Souvent certains d’entre vous m’interroge : comment fais-tu pour choisir un livre ? Un brin de réponse ici.
Un livre que je n’ai pas choisi
c'est un cadeau d’anniversaire
Offert par quelqu’un qui connaît bien mes goûts
Un livre placé sous la tutelle bienveillante de Clément Rosset un philosophe que j’aime particulièrement.
Un livre de Claire Marin avec qui j’ai fait connaissance sur le thème de la douleur.

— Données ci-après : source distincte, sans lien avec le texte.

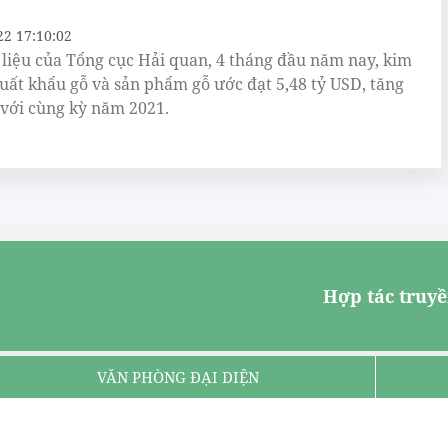
22 17:10:02
 liệu của Tổng cục Hải quan, 4 tháng đầu năm nay, kim
uất khẩu gỗ và sản phẩm gỗ ước đạt 5,48 tỷ USD, tăng
 với cùng kỳ năm 2021.
Hợp tác truyề
VĂN PHÒNG ĐẠI DIỆN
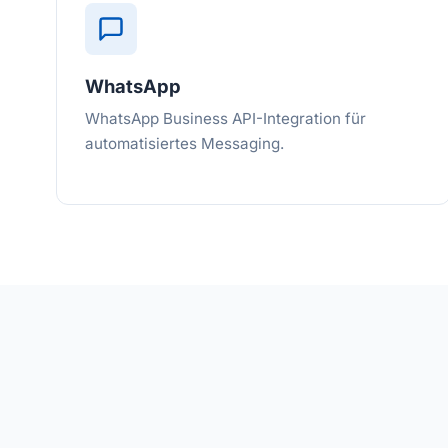
WhatsApp
WhatsApp Business API-Integration für
automatisiertes Messaging.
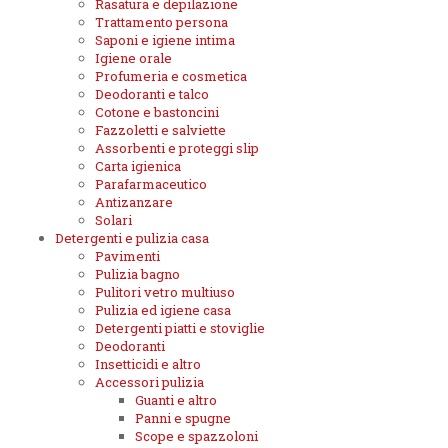
Rasatura e depilazione
Trattamento persona
Saponi e igiene intima
Igiene orale
Profumeria e cosmetica
Deodoranti e talco
Cotone e bastoncini
Fazzoletti e salviette
Assorbenti e proteggi slip
Carta igienica
Parafarmaceutico
Antizanzare
Solari
Detergenti e pulizia casa
Pavimenti
Pulizia bagno
Pulitori vetro multiuso
Pulizia ed igiene casa
Detergenti piatti e stoviglie
Deodoranti
Insetticidi e altro
Accessori pulizia
Guanti e altro
Panni e spugne
Scope e spazzoloni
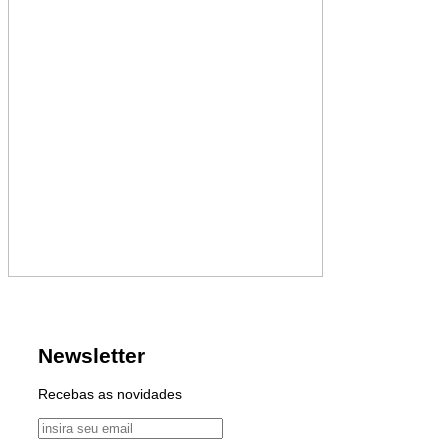
Newsletter
Recebas as novidades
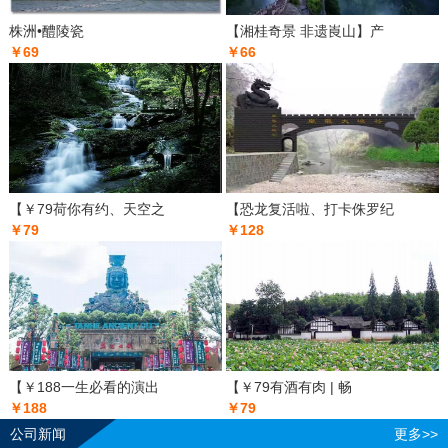
株洲•醴陵瓷
【湘桂奇景 非遗崀山】产
￥69
￥66
【￥79荷你有约、天空之
【恐龙复活啦、打卡侏罗纪
￥79
￥128
【￥188一生必看的演出
【￥79有酒有肉 | 畅
￥188
￥79
公司新闻
更多>>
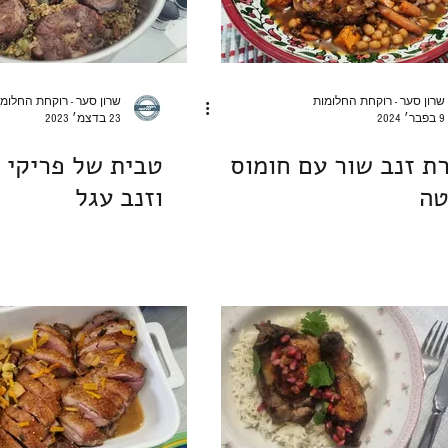
שרון סער - רוקחת החלומות
שרון סער - רוקחת החלומ
9 בפבר׳ 2024
23 בדצמ׳ 2023
ת זנב שור עם חומוס
טבית של פריקי 
טה
וזנב עגל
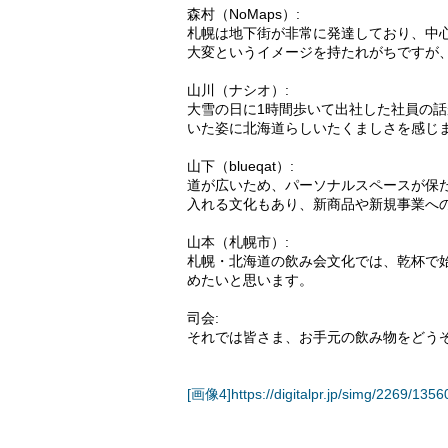
森村（NoMaps）:
札幌は地下街が非常に発達しており、中
大変というイメージを持たれがちですが
山川（ナシオ）:
大雪の日に1時間歩いて出社した社員の
いた姿に北海道らしいたくましさを感じ
山下（blueqat）:
道が広いため、パーソナルスペースが保
入れる文化もあり、新商品や新規事業へ
山本（札幌市）:
札幌・北海道の飲み会文化では、乾杯で
めたいと思います。
司会:
それでは皆さま、お手元の飲み物をどう
[画像4]https://digitalpr.jp/simg/2269/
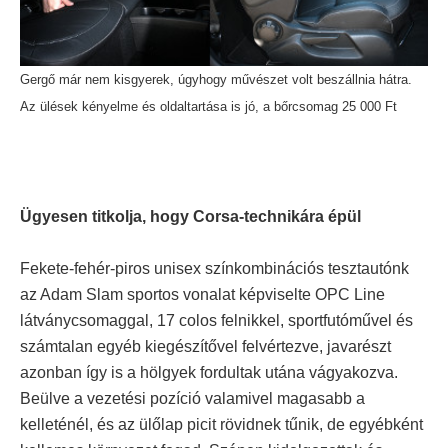
Gergő már nem kisgyerek, úgyhogy művészet volt beszállnia hátra.
Az ülések kényelme és oldaltartása is jó, a bőrcsomag 25 000 Ft
Ügyesen titkolja, hogy Corsa-technikára épül
Fekete-fehér-piros unisex színkombinációs tesztautónk
az Adam Slam sportos vonalat képviselte OPC Line
látványcsomaggal, 17 colos felnikkel, sportfutóművel és
számtalan egyéb kiegészítővel felvértezve, javarészt
azonban így is a hölgyek fordultak utána vágyakozva.
Beülve a vezetési pozíció valamivel magasabb a
kelleténél, és az ülőlap picit rövidnek tűnik, de egyébként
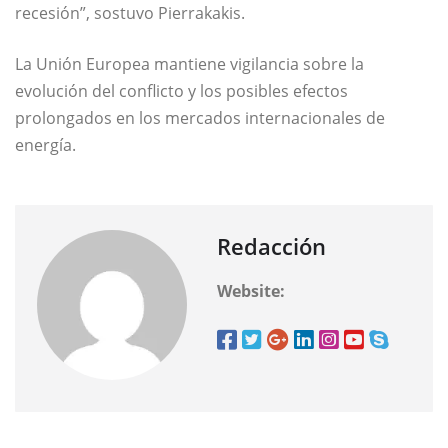
recesión”, sostuvo Pierrakakis.
La Unión Europea mantiene vigilancia sobre la
evolución del conflicto y los posibles efectos
prolongados en los mercados internacionales de
energía.
Redacción
Website:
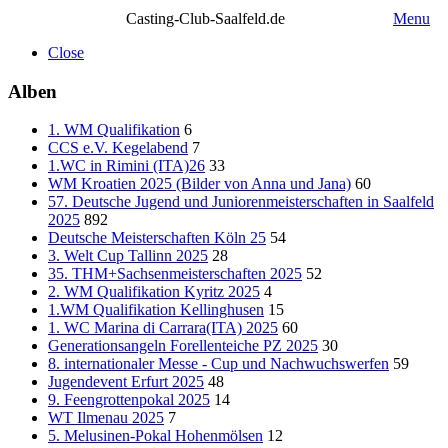
Casting-Club-Saalfeld.de
Menu
Close
Alben
1. WM Qualifikation
6
CCS e.V. Kegelabend
7
1.WC in Rimini (ITA)26
33
WM Kroatien 2025 (Bilder von Anna und Jana)
60
57. Deutsche Jugend und Juniorenmeisterschaften in Saalfeld
2025
892
Deutsche Meisterschaften Köln 25
54
3. Welt Cup Tallinn 2025
28
35. THM+Sachsenmeisterschaften 2025
52
2. WM Qualifikation Kyritz 2025
4
1.WM Qualifikation Kellinghusen
15
1. WC Marina di Carrara(ITA) 2025
60
Generationsangeln Forellenteiche PZ 2025
30
8. internationaler Messe - Cup und Nachwuchswerfen
59
Jugendevent Erfurt 2025
48
9. Feengrottenpokal 2025
14
WT Ilmenau 2025
7
5. Melusinen-Pokal Hohenmölsen
12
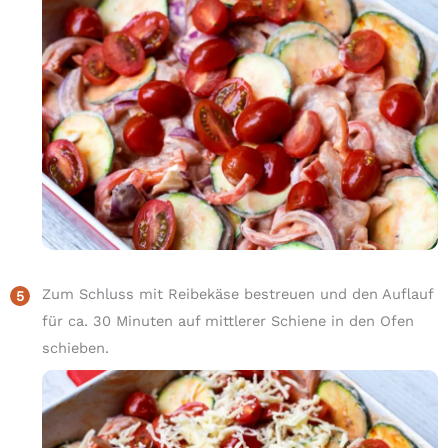
Zum Schluss mit Reibekäse bestreuen und den Auflauf
für ca. 30 Minuten auf mittlerer Schiene in den Ofen
schieben.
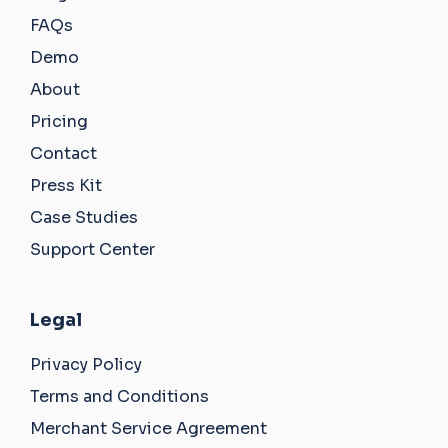
FAQs
Demo
About
Pricing
Contact
Press Kit
Case Studies
Support Center
Legal
Privacy Policy
Terms and Conditions
Merchant Service Agreement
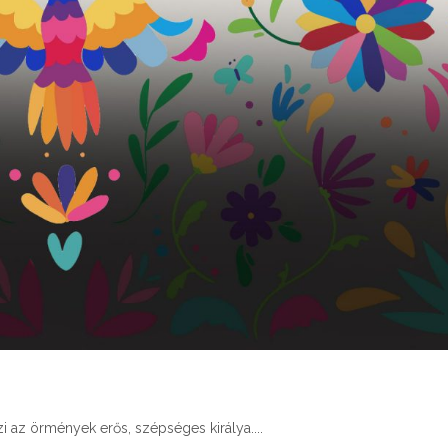
i az örmények erős, szépséges királya.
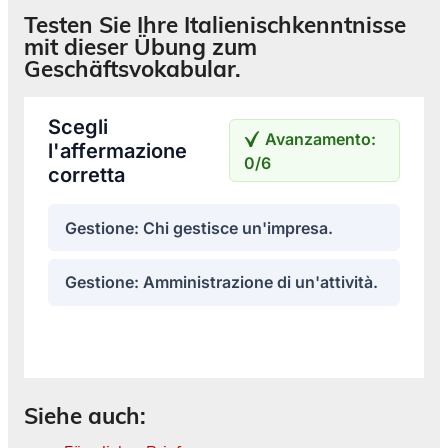
Testen Sie Ihre Italienischkenntnisse
mit dieser Übung zum
Geschäftsvokabular.
Siehe auch:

Et bien bonne nouvelle c’est tout à fait réussi, j’ai aimé, vraiment beaucoup aimé, même si la lecture m’a demandé un effort certain.
Vous l’avez compris c’est un essai philosophique qui pourrait s’intituler : Y a-t-il un début à tout ?
On y parle de débuts de romans, comme celui si célèbre d’Italo Calvino « Si par une nuit d’hiver un voyageur » car en matière de roman « On espère du début d'un roman et peut-être de n'importe quelle histoire, fictive ou non, une véritable surprise, un étonnement franc. »
Mais très vite l’auteure nous embarque car les débuts ne sont pas seulement ceux de la lecture ou de l’enfance.
Les débuts cela peut être la naissance mais aussi l’adolescence, le début d’un roman, le début d’un emploi.
Elle affirme une certitude celle qui dit : « Il faut vivre chaque jour comme un début » ou pour le dire comme Emerson que cite Claire Marin « toujours vivre dans un jour neuf »
Elle nous dit que les débuts c’est un peu comme les premiers pas de l’enfant, incertains, hésitants mais conquérants.
Ces liens ainsi créés nous emportent car la finesse et l’intelligence de sa réflexion nous font sortir de la routine, nous donne l’impression d’être beaucoup plus fûté qu’en réalité.
Ce qui rend la lecture passionnant mais exigeante c’est que Claire Marin fait la cour aux philosophes et romanciers, sans ordre préétabli cela va de Montaigne à Jankélévitch, de Pessoa à Romain Gary et Annie Ernaux, mais aussi vers Sofia Coppola.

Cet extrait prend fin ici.